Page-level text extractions
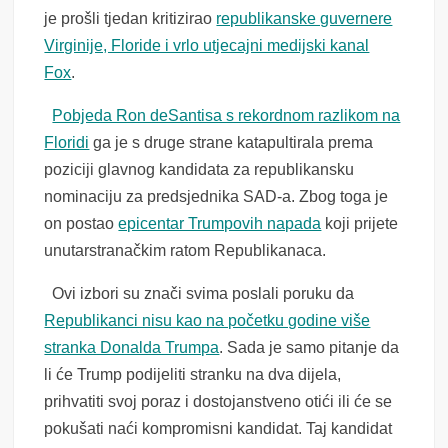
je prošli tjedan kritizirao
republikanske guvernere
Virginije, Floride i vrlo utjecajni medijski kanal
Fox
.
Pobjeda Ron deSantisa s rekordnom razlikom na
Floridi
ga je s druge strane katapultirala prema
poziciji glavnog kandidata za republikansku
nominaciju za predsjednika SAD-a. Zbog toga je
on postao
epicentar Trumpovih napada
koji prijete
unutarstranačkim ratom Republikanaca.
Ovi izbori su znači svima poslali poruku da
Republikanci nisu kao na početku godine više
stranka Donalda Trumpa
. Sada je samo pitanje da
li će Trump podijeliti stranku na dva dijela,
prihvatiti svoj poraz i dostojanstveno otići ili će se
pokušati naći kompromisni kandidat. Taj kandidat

--

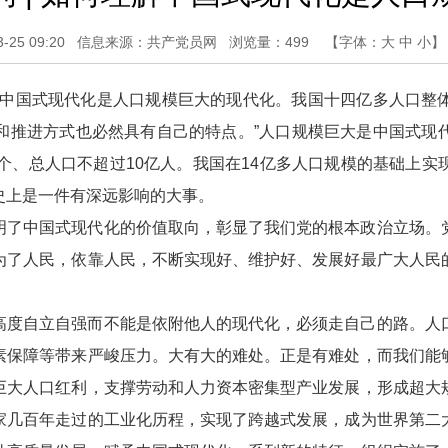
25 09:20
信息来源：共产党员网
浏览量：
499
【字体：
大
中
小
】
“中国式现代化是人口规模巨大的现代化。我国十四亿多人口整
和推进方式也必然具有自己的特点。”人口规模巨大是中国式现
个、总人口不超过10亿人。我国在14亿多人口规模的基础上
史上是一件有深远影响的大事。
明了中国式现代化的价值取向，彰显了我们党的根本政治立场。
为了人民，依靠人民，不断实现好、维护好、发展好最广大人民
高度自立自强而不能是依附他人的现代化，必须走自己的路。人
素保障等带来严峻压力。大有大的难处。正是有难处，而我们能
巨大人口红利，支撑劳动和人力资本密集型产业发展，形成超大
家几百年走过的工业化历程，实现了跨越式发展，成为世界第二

--

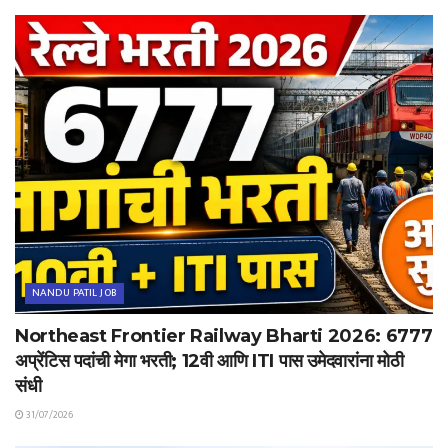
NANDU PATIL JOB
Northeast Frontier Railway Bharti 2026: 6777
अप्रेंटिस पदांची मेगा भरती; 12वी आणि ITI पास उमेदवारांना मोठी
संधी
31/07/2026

Exercise brief >> Could you restate, word for word, the lines above from the one with "je prošli tjedan kritizirao" to the one with "koji prijete", both included?

Answer box >>
je prošli tjedan kritizirao
republikanske guvernere
Virginije, Floride i vrlo utjecajni medijski kanal
Fox
.
Pobjeda Ron deSantisa s rekordnom razlikom na
Floridi
ga je s druge strane katapultirala prema
poziciji glavnog kandidata za republikansku
nominaciju za predsjednika SAD-a. Zbog toga je
on postao
epicentar Trumpovih napada
koji prijete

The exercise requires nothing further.